A vitória de Barack Obama e o Brasil

A vitória de Barack Obama pode sugerir duas afirmações. A primeira é que os Estados Unidos não são tão racistas como parecem; A segunda, o Brasil é mais racista do que se imagina. A análise é de Paulo Rogério Nunes. Clique aqui para ler.

A vitória de Barack Obama pode sugerir duas afirmações. A primeira é que os Estados Unidos não são tão racistas como parecem; A segunda, o Brasil é mais racista do que se imagina. Durante anos, intelectuais brasileiros insistiam na afirmação de que o país era uma democracia racial, e que nossos vizinhos do norte, estes sim, eram racistas e segregadores. Tanto é assim que na década de 50 uma missão da Unesco visitou nosso país em busca da "fórmula mágica" da integração racial, sugerida por nossos dirigentes como única no mundo. A resposta não agradou aos pesquisadores.

Dos anos 50 para cá a conjuntura mudou. Com o movimento dos direitos civis e a implementação das ações afirmativas, a sociedade estadunidense foi, pouco a pouco, corrigindo as distorções sociais que qualificavam aquele país, corretamente, como um país apartado. A situação dos negros americanos não foi completamente resolvida até hoje, mas não há como negar o grandioso avanço na integração dos afro-americanos à economia. Se fossem um país, os afro-americanos seriam hoje a 11º economia do mundo.

Por aqui, não. Presos ao mito da democracia racial, ampliamos o abismo entre negros e não-negros e fomos aos poucos assumindo o posto de uma das nações mais desiguais do mundo. Segundo o relator especial das Nações Unidas sobre formas contemporâneas de racismo, Doudou Diène, "viajar pelo país é como mover-se entre dois planetas".
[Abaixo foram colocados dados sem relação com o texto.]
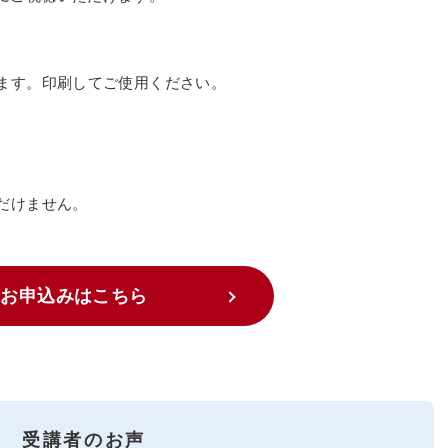
けます。印刷してご使用ください。
だけません。
お申込みはこちら
受講者のお声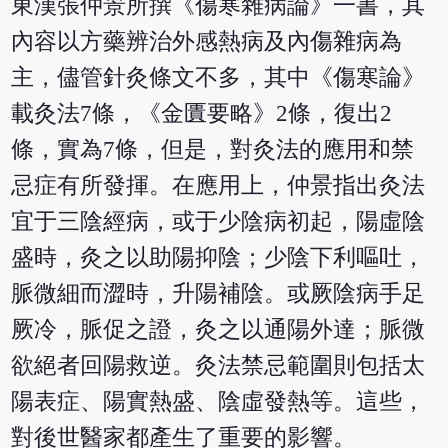
東漢張仲景所撰《傷寒雜病論》一書，其
內容以方藥辨治外感熱病及內傷雜病為
主，儘管針灸條文不多，其中《傷寒論》
載灸法7條，《金匱要略》2條，復出2
條，實為7條，但是，對灸法的應用和禁
忌症有所發揮。在應用上，仲景指出灸法
宜于三陰經病，或于少陰病初起，陽虛陰
盛時，灸之以助陽抑陰；少陰下利嘔吐，
脈微細而澀時，升陽補陰。或厥陰病手足
厥冷，脈促之證，灸之以通陽外達；脈微
欲絕者回陽救逆。灸法禁忌範圍則包括太
陽表症、陽實熱盛、陰虛發熱等。這些，
對後世醫家都產生了重要的影響。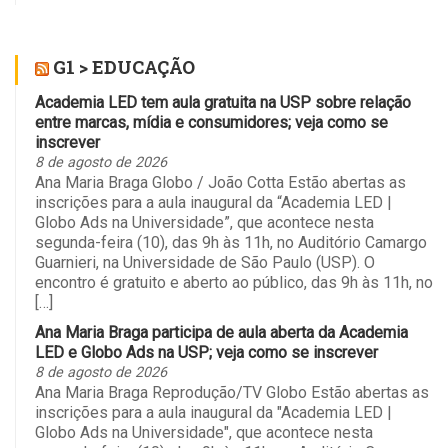
G1 > EDUCAÇÃO
Academia LED tem aula gratuita na USP sobre relação
entre marcas, mídia e consumidores; veja como se
inscrever
8 de agosto de 2026
Ana Maria Braga Globo / João Cotta Estão abertas as
inscrições para a aula inaugural da “Academia LED |
Globo Ads na Universidade”, que acontece nesta
segunda-feira (10), das 9h às 11h, no Auditório Camargo
Guarnieri, na Universidade de São Paulo (USP). O
encontro é gratuito e aberto ao público, das 9h às 11h, no
[…]
Ana Maria Braga participa de aula aberta da Academia
LED e Globo Ads na USP; veja como se inscrever
8 de agosto de 2026
Ana Maria Braga Reprodução/TV Globo Estão abertas as
inscrições para a aula inaugural da "Academia LED |
Globo Ads na Universidade", que acontece nesta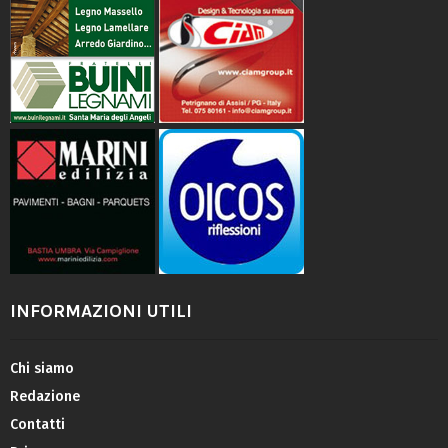
INFORMAZIONI UTILI
Chi siamo
Redazione
Contatti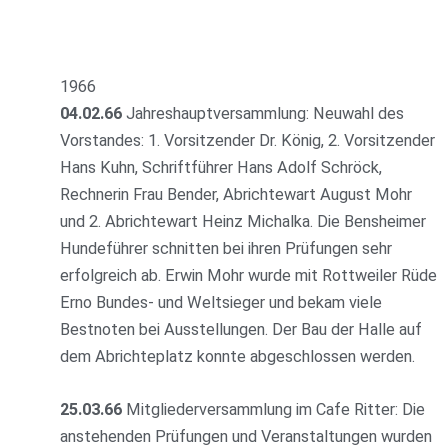
1966
04.02.66
Jahreshauptversammlung: Neuwahl des
Vorstandes: 1. Vorsitzender Dr. König, 2. Vorsitzender
Hans Kuhn, Schriftführer Hans Adolf Schröck,
Rechnerin Frau Bender, Abrichtewart August Mohr
und 2. Abrichtewart Heinz Michalka. Die Bensheimer
Hundeführer schnitten bei ihren Prüfungen sehr
erfolgreich ab. Erwin Mohr wurde mit Rottweiler Rüde
Erno Bundes- und Weltsieger und bekam viele
Bestnoten bei Ausstellungen. Der Bau der Halle auf
dem Abrichteplatz konnte abgeschlossen werden.
25.03.66
Mitgliederversammlung im Cafe Ritter: Die
anstehenden Prüfungen und Veranstaltungen wurden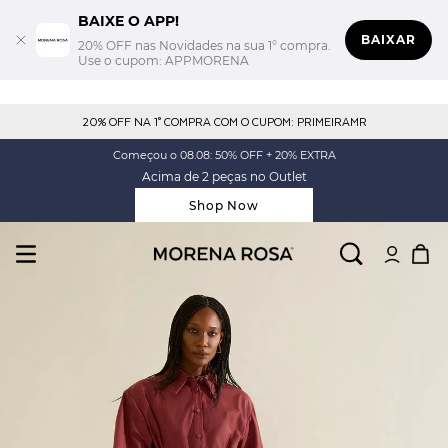
BAIXE O APP!
BAIXAR
20% OFF nas Novidades na sua 1° compra.
Use o cupom: APPMORENA
20% OFF NA 1° COMPRA COM O CUPOM: PRIMEIRAMR
Começou o 08.08: 50% OFF + 20% EXTRA
Acima de 2 peças no Outlet
Shop Now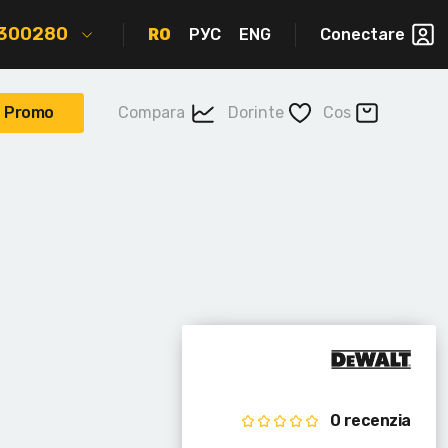
2300280
RO
РУС
ENG
Conectare
Promo
Compara
Dorinte
Cos
0 recenzia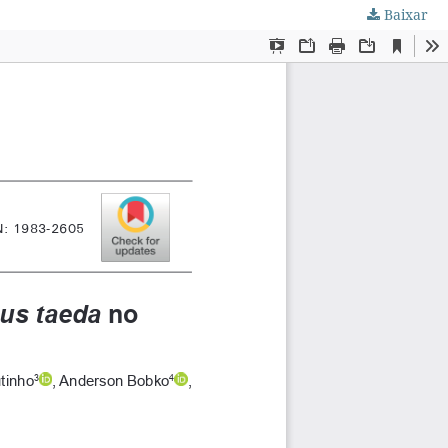
Baixar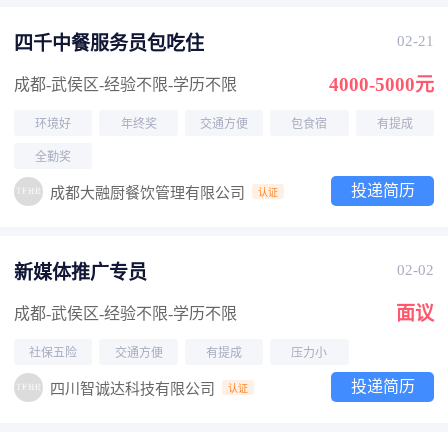
四千中餐服务员包吃住
02-21
4000-5000元
成都-武侯区
-经验不限
-学历不限
环境好
年终奖
交通方便
包食宿
有提成
全勤奖
投递简历
成都大融厨餐饮管理有限公司
认证
新媒体推广专员
02-02
面议
成都-武侯区
-经验不限
-学历不限
社保五险
交通方便
有提成
压力小
投递简历
四川智诚达科技有限公司
认证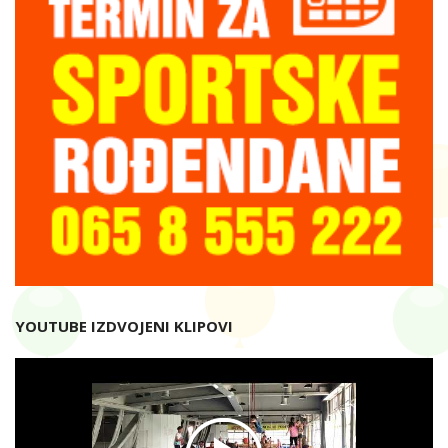
YOUTUBE IZDVOJENI KLIPOVI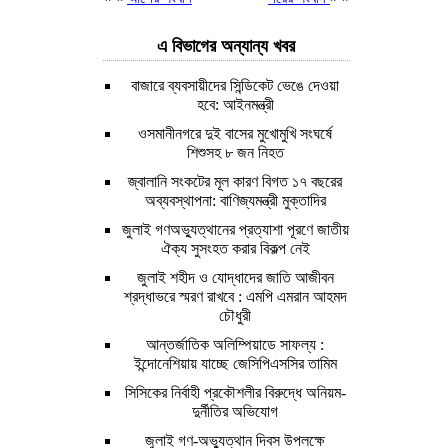
এ বিভাগের অন্যান্য খবর
বাজারে ব্যবসায়ীদের সিন্ডিকেট ভেঙে দেওয়া
হবে: আইনমন্ত্রী
ওসমানীনগরে দুই বাসের মুখোমুখি সংঘর্ষে
শিশুসহ ৮ জন নিহত
জ্বালানি সংকটের মূল কারণ বিগত ১৭ বছরের
অব্যবস্থাপনা: বাণিজ্যমন্ত্রী মুক্তাদির
জুলাই গণঅভ্যুত্থানের প্রত্যাশা পূরণে জাতীয়
ঐক্য সুসংহত করার বিকল্প নেই
জুলাই শহীদ ও যোদ্ধাদের জাতি আজীবন
শ্রদ্ধাভরে স্মরণ রাখবে : এমপি এমরান আহমদ
চৌধুরী
আন্তর্জাতিক অলিম্পিয়াডে সাফল্য :
ইন্দোনেশিয়ায় যাচ্ছে জেসিপিএসসির তামিম
সিসিকের নির্বাহী প্রকৌশলীর বিরুদ্ধে অনিয়ম-
দুর্নীতির অভিযোগ
জুলাই গণ-অভ্যুত্থান দিবস উপলক্ষে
A eleição de Obama é um retrato dessa diferença na abordagem anti-racista entre Brasil e Estados Unidos. A população afro-americana não passa de 12%, enquanto o nosso contingente beira os 50%. Apesar disso, ainda não foi criada no Brasil uma plataforma social capaz de inserir os afro-brasileiros nas esferas de poder, talvez o motivo de nunca termos cogitado um presidente negro, nem mesmo na ficção televisiva.

Um presidente não surge sem base social e econômica. Para Obama chegar aonde chegou foram cruciais as contribuições de negros que ocupam lugares de destaque, como empresários, jornalistas, acadêmicos e diplomatas, que chegaram a esses espaços impulsionados pelas ações afirmativas – aqui tão criticadas. Em entrevista à France Press, Berenice King, filha de Martin Luther King, principal ativista dos direitos civis que foi assassinado nos anos 60, disse que "o trabalho pelo qual meu pai e minha mãe se sacrificaram não foi em vão".

Para o Brasil, resta-nos refletir o motivo de não conseguimos realizar tal fato, já que nos consideramos "pouco racistas". O fenômeno Obama deve ser encarado como um marco para uma reflexão sobre nossas relações raciais. Sem um enfrentamento real dessas desigualdades, dificilmente poderemos nos orgulhar de nossa democracia e elegermos, no futuro, um presidente negro.